Sarah Gordon, Impact Investment Institute

Also interesting is that respondents overwhelmingly expect the fast-pace of growth in the sector to continue. 90% of respondents indicated that they plan to increase their asset allocation to impact investments within the next five years, with the report predicting that UK direct impact funds will reach £100bn over the same period.

“The UK impact market will grow very rapidly but our report raised warning flags around definitions and transparency. These are challenges for the industry. Investors need to be able to hold impact managers to account. The market is growing so fast at the moment it is rather like the Wild West and dynamism in the market is such that it is ahead of government and regulators,” Gordon warns.

“We need to move impact beyond ESG. I believe impact investment is a very effective way of avoiding the greenwashing that is affecting the ESG market.”

A surprising finding of the report, she explains, was that 60% of respondents said that they were measuring their own impact, rather than using external independent systems. “We believe it is very important for investors to move towards independent verification and support the efforts of the ISSB in this regard,” she adds

The report gives details on the split by institution and the asset categories used.

Growth paths

Gordon believes growth could be even faster. The perception of “fiduciary duty is a big ‘blocker’ for many pension trustees at the moment. We are seeking to combat this mentality with a two-pronged approach”.

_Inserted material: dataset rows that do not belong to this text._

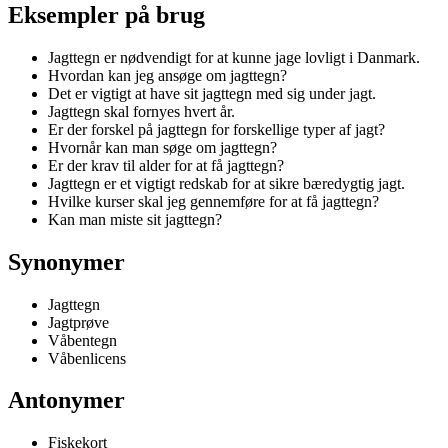
Eksempler på brug
Jagttegn er nødvendigt for at kunne jage lovligt i Danmark.
Hvordan kan jeg ansøge om jagttegn?
Det er vigtigt at have sit jagttegn med sig under jagt.
Jagttegn skal fornyes hvert år.
Er der forskel på jagttegn for forskellige typer af jagt?
Hvornår kan man søge om jagttegn?
Er der krav til alder for at få jagttegn?
Jagttegn er et vigtigt redskab for at sikre bæredygtig jagt.
Hvilke kurser skal jeg gennemføre for at få jagttegn?
Kan man miste sit jagttegn?
Synonymer
Jagttegn
Jagtprøve
Våbentegn
Våbenlicens
Antonymer
Fiskekort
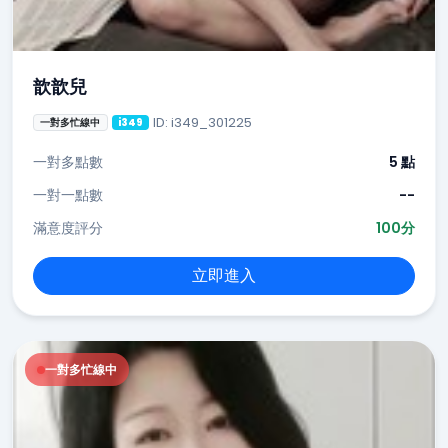
歆歆兒
ID: i349_301225
一對多忙線中
i349
一對多點數
5 點
一對一點數
--
滿意度評分
100分
立即進入
一對多忙線中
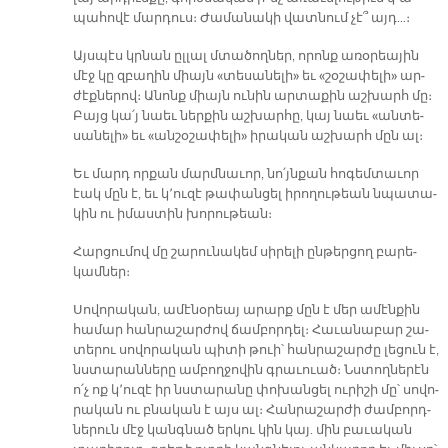
պա­հո­վէ մար­դուս։ Ժա­մա­նա­կի վատ­նում չէ՞ այդ…։
Այս­պէս կրնան ըլ­լալ մտա­ծող­ներ, ո­րոնք ա­ռօ­րեա­յին
մէջ կը զբա­ղին միայն «տե­սա­նե­լի» եւ «շօ­շա­փե­լի» ար­
ժէք­նե­րով։ Ա­նոնք միայն ու­նին ար­տա­քին աշ­խարհ մը։
Բայց կա՛յ նաեւ ներ­քին աշ­խար­հը, կայ նաեւ «ան­տե­
սա­նե­լի» եւ «ան­շօ­շա­փե­լի» ի­րա­կան աշ­խարհ մըն ալ։
Եւ մարդ որ­քան մարմ­նա­ւոր, նո՛յն­քան հո­գեմ­տա­ւոր
էակ մըն է, եւ կ՚ու­զէ թա­փան­ցել ի­րո­ղու­թեան նպա­տա­
կին ու ի­մաս­տին խոր­ու­թեան։
Հար­ցու­մով մը շա­րու­նա­կեմ սի­րե­լի ըն­թեր­ցող բա­րե­
կամ­ներ։
Սո­վո­րա­կան, ա­մէ­նօ­րեայ ա­րարք մըն է մեր ա­մէն­քին
հա­մար հան­րա­շար­ժով ճամ­բոր­դել։ Հա­ւա­նա­բար շա­
տե­րու սո­վո­րա­կան պի­տի թուի՝ հան­րա­շար­ժը լե­ցուն է,
նստա­րան­նե­րը ամ­բող­ջո­վին գրա­ւուած։ Նստող­նե­րէն
ո՛չ ոք կ՚ու­զէ իր նստա­րա­նը փո­խան­ցել ու­րի­շի մը՝ սո­վո­
րա­կան ու բնա­կան է այս ալ։ Հան­րա­շար­ժի ժամ­բորդ­
նե­րուն մէջ կանգ­նած եր­կու կին կայ. մին բա­ւա­կան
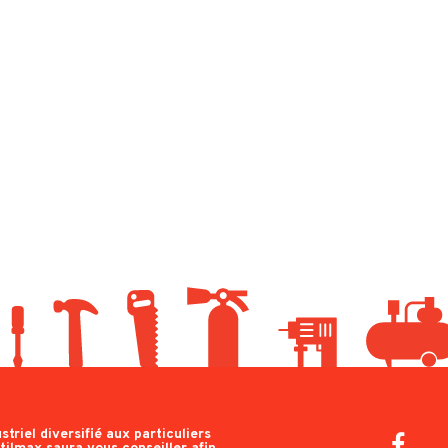
triel diversifié aux particuliers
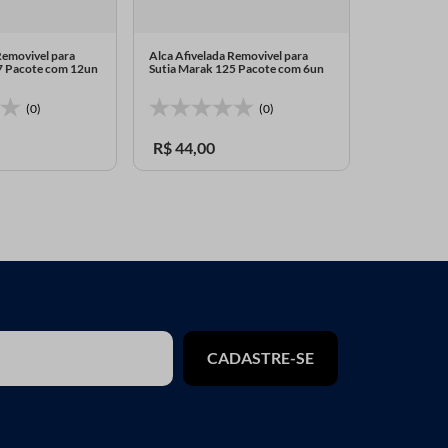
Removivel para
Alca Afivelada Removivel para
Alca Afivela
7 Pacote com 12un
Sutia Marak 125 Pacote com 6un
Sutia Marak
(0)
(0)
R$
44
,
00
R$
48
,
20
CADASTRE-SE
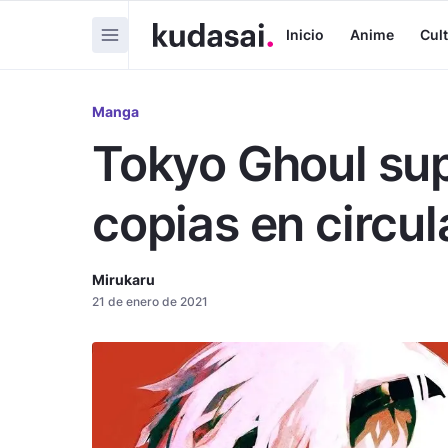
Inicio
Anime
Cul
Manga
Tokyo Ghoul sup
copias en circul
Mirukaru
21 de enero de 2021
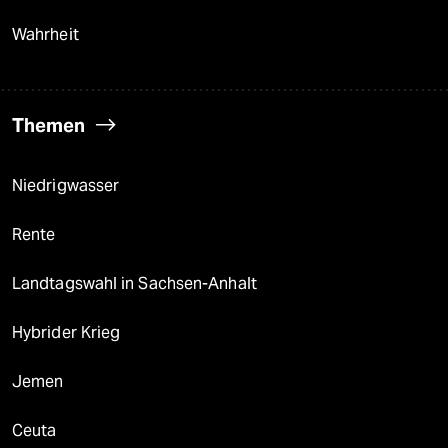
Wahrheit
Themen
Niedrigwasser
Rente
Landtagswahl in Sachsen-Anhalt
Hybrider Krieg
Jemen
Ceuta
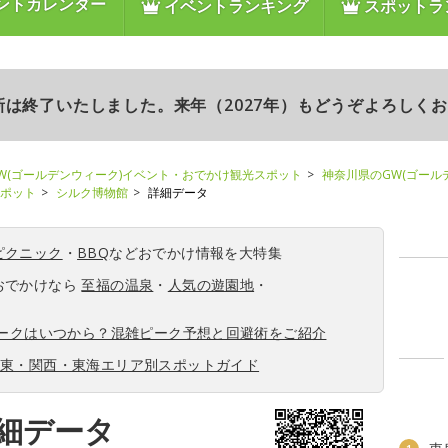
ントカレンダー
イベントランキング
スポットラ
更新は終了いたしました。来年（2027年）もどうぞよろしく
W(ゴールデンウィーク)イベント・おでかけ観光スポット
神奈川県のGW(ゴール
スポット
シルク博物館
詳細データ
ピクニック
・
BBQ
などおでかけ情報を大特集
おでかけなら
至福の温泉
・
人気の遊園地
・
ィークはいつから？混雑ピーク予想と回避術をご紹介
関東・関西・東海エリア別スポットガイド
細データ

“Firstly, to show that there is in fact no real legal block to impact investment provided it is investment which is generating a return. Secondly, we are engaging with government. I do believe new guidance or perhaps I should say ‘clarification’ for trustees from the Department of Work and Pensions, and from The Pension Regulator, would be very helpful.”

Gordon also believes there could be a further push into impact investing by endowments, helped by a redrafting of their Investment Policy Statements. “We aim to provide support and guidance especially by giving endowments examples of how other foundations have done this”.

Going forwards, Gordon also expects to see a lot of new “thematic lens impact investment funds, focusing on gender and race. In the UK this will be galvanised by what happens with the next round of dormant assets”.

Last week the UK government announced a public consultation on an additional £880m freed up from dormant assets, or unclaimed financial assets. Gordon cited the recent Adebowale Commission on social investment, which proposes a new £50m “Black-led” social investment fund.

For Gordon, initiatives like this perhaps show “the UK can also offer examples of innovation to our friends on the continent.” It has a “dynamic impact investing climate” benefiting from “its deep capital pools, it’s very global approach, and the very existence of the City of London itself.”

“Despite the challenges of Brexit, there are some examples of nimbleness in the UK now. One area where I see this is the marrying of social and environmental priorities. I believe the UK has been very innovative in its work on making sure there is a just net zero transition, and that we pay attention to the social implications of net zero targeting.”

“We do get involved in discussions on the impact investing space with European policymakers and MEPs. Most recently we’ve been working together on the ‘green plus social agenda’ working to integrate social considerations into environmental initiatives like the Green Bond Standard.”

“Working with other industry bodies and other actors in our space – that is how we’re going to get change to happen.”